Palestine Monitor, 20 June 2010
Last week Palestine Monitor reported that Israeli police shot and killed Shu’fat resident 39-year-old Ziad Jilani in the East Jerusalem neighbourhood of Wadi Joz. Now his widow, a U.S. citizen, reflects on her husband’s life and death, and the journey he’s taken her on. Reporting from Kara Newhouse.
Moira Jilani remembers her experience vividly, “I felt happy that day. We were going to go out and celebrate, because the children finished exams the day before,” she tells me from her brother-in-law’s house, where she’s spent her days since Ziad’s death on June 11. “We were cleaning, getting rid of the winter clothes. We had the music loud, the girls were dancing. We were ready to leave.”
“When Aya [her niece] came knocking at the door, she was crying, her whole face was drenched. She said, ‘My mom wants you. Come now,’ I said, “Aya, Aya, is it Ziad?” She didn’t say anything. She couldn’t say anything. I knew he was dead.”
Moira comes close to tears just once during our three-hour interview. Most of the time she speaks in a steely voice, anger her prevailing emotion over Ziad’s killing and the broader injustice it represents. “A soldier shot a guy today. What else is new? That’s how the whole world looks at it,” she said. “Everyday you hear something like that, but this one is not going to go unheard. My husband, he was killed brutally. If you heard someone doing that to a dog, you would be crying. But to hear it done to a human being…” she trails off.
Jilani’s sisters called their brother’s death unnecessary, pointing out that if he had committed a crime, the police should have arrested him and carried an investigation. Instead, officers shot Jilani point blank in the head after he fell to the ground from initial bullet wounds. While Haaretz originally referred to the shooting as the result of a ‘suspected terror attack,’ with Jilani reportedly hitting three border police with his truck, Amira Hass’ article from Wednesday cites other possibilities for the incident: In tight traffic with pedestrians returning from Friday prayer, witnesses reported seeing stones thrown at police officers. Some said they saw those stones hit Jilani’s car, causing him to swerve. Thousands of Palestinian men streamed into the Jilani’s Shu’fat neighborhood in the two days following his death. Although Jilani had no political affiliations, he was swiftly labelled “Shaheed (martyr) Ziad Jilani.” on posters.
“In English, when people think of martyr, they think, ‘he went to war, he became a martyr,’” said Moira. “No. He did not go to war. He died an Islamic death, without guns. He had not even a pencil to defend himself. A pencil is considered a weapon over here.”

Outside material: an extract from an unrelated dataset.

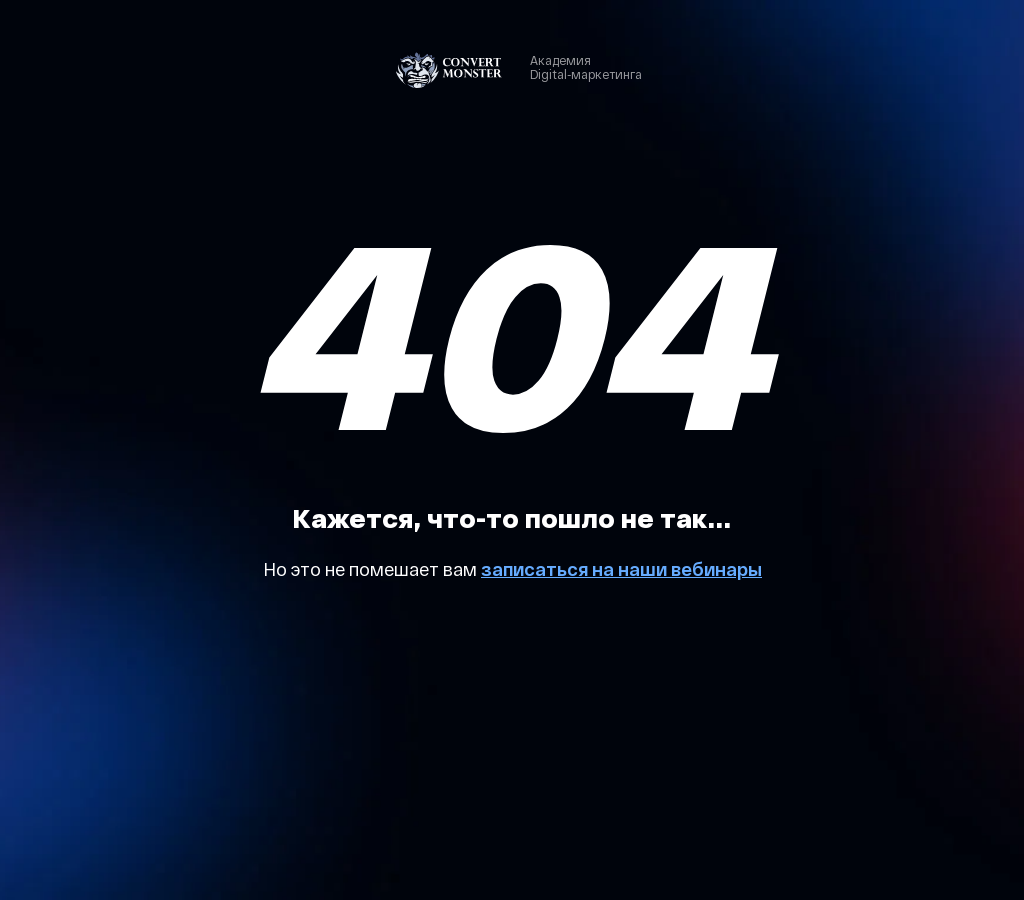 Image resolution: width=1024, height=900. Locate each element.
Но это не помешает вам (372, 569)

‘Over here’ is a long way from Moira’s home countries: the U.S. and Barbados. She met Ziad in Texas in the early 1990’s, where she managed a Sbarro pizza chain. He was studying at Texas A&M University. “We were inseparable from the day that we met,” she said. “My husband was the sort of man people wanted to know him just from his look. His eyes used to tell a story. They used to dance for me.”